_Problem to work on_
The entries below hold a line with "برند مشهور و با کیفیت رولکس" and a line with "ознакомиться с прозрачными". Return those lines and all that lie between them, exactly and only.

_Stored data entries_
□ □ □ □

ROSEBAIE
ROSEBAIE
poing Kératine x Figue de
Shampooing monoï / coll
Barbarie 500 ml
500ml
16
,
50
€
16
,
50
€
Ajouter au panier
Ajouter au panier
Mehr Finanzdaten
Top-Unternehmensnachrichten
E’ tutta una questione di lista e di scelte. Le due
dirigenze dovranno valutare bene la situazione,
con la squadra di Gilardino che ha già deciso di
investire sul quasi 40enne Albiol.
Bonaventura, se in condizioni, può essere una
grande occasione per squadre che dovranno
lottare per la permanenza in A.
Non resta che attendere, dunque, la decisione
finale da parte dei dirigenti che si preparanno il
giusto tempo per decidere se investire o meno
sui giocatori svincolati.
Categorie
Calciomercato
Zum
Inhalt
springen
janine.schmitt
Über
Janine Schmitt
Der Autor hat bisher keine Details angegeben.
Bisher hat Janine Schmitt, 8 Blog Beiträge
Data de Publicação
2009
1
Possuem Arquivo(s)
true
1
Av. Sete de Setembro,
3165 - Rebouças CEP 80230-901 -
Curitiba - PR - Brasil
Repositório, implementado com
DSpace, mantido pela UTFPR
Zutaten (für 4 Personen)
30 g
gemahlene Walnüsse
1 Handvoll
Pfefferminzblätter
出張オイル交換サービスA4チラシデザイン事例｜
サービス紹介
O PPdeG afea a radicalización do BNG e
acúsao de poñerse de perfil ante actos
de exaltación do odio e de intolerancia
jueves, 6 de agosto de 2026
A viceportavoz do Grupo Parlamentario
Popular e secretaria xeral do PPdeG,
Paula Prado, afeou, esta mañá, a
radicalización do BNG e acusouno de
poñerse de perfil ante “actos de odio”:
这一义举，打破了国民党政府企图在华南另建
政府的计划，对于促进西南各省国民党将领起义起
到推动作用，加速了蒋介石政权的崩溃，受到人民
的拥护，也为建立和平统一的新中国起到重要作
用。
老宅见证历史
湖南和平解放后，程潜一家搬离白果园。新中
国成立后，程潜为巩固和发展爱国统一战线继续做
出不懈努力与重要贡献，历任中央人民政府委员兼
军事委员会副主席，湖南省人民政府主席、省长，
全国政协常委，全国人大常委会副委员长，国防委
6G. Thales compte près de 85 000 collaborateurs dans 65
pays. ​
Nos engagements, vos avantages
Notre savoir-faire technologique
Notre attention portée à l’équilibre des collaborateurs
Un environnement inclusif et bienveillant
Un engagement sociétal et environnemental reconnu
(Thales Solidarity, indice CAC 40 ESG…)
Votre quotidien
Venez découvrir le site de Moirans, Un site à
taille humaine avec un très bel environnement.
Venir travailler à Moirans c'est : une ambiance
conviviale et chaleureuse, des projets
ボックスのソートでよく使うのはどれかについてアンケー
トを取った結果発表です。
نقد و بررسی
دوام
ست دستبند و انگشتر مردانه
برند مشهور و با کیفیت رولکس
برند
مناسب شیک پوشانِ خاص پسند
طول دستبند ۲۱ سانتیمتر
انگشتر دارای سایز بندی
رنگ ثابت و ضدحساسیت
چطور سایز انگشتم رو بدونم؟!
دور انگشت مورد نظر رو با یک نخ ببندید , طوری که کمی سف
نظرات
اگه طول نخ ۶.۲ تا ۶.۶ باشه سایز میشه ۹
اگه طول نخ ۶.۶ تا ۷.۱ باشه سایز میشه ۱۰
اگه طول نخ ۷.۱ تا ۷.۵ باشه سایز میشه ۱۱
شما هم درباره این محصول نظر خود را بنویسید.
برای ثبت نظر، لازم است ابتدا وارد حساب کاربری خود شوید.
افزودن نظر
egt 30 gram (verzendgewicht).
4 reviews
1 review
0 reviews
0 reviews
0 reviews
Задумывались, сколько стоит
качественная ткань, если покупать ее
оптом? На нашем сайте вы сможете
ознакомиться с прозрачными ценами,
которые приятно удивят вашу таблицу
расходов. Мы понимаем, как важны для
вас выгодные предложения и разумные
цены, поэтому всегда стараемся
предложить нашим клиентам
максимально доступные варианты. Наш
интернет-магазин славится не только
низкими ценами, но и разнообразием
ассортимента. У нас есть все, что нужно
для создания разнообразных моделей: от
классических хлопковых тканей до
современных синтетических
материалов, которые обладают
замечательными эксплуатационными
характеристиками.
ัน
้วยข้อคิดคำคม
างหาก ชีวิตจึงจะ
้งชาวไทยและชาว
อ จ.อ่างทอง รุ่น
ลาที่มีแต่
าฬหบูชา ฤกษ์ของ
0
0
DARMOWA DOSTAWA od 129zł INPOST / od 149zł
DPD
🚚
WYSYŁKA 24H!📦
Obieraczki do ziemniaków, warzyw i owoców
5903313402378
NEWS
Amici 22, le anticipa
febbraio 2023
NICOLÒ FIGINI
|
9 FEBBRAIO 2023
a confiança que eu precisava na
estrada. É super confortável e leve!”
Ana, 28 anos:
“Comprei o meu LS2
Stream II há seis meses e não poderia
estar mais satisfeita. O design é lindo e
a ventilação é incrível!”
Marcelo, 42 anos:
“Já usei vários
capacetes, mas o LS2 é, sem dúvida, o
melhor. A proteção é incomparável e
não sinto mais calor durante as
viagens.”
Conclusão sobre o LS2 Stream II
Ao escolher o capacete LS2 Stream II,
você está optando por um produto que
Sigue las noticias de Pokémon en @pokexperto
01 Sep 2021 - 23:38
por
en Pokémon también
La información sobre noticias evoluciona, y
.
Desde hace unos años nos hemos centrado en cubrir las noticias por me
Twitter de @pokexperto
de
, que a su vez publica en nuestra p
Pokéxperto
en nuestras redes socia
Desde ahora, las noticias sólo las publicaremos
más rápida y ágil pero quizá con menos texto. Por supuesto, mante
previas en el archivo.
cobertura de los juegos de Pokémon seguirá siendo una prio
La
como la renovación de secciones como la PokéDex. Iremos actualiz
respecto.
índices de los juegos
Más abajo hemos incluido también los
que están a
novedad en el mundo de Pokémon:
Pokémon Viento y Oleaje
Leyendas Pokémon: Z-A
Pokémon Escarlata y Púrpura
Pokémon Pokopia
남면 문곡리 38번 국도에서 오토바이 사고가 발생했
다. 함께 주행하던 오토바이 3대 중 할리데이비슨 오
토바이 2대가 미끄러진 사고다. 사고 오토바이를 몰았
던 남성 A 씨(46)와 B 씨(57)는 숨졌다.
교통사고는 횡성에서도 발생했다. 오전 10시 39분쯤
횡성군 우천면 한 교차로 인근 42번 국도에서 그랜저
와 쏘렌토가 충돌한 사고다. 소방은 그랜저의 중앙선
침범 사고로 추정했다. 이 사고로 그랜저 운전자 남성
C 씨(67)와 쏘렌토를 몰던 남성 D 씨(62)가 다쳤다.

□ □ □ □

_Result_
برند مشهور و با کیفیت رولکس
برند
مناسب شیک پوشانِ خاص پسند
طول دستبند ۲۱ سانتیمتر
انگشتر دارای سایز بندی
رنگ ثابت و ضدحساسیت
چطور سایز انگشتم رو بدونم؟!
دور انگشت مورد نظر رو با یک نخ ببندید , طوری که کمی سف
نظرات
اگه طول نخ ۶.۲ تا ۶.۶ باشه سایز میشه ۹
اگه طول نخ ۶.۶ تا ۷.۱ باشه سایز میشه ۱۰
اگه طول نخ ۷.۱ تا ۷.۵ باشه سایز میشه ۱۱
شما هم درباره این محصول نظر خود را بنویسید.
برای ثبت نظر، لازم است ابتدا وارد حساب کاربری خود شوید.
افزودن نظر
egt 30 gram (verzendgewicht).
4 reviews
1 review
0 reviews
0 reviews
0 reviews
Задумывались, сколько стоит
качественная ткань, если покупать ее
оптом? На нашем сайте вы сможете
ознакомиться с прозрачными ценами,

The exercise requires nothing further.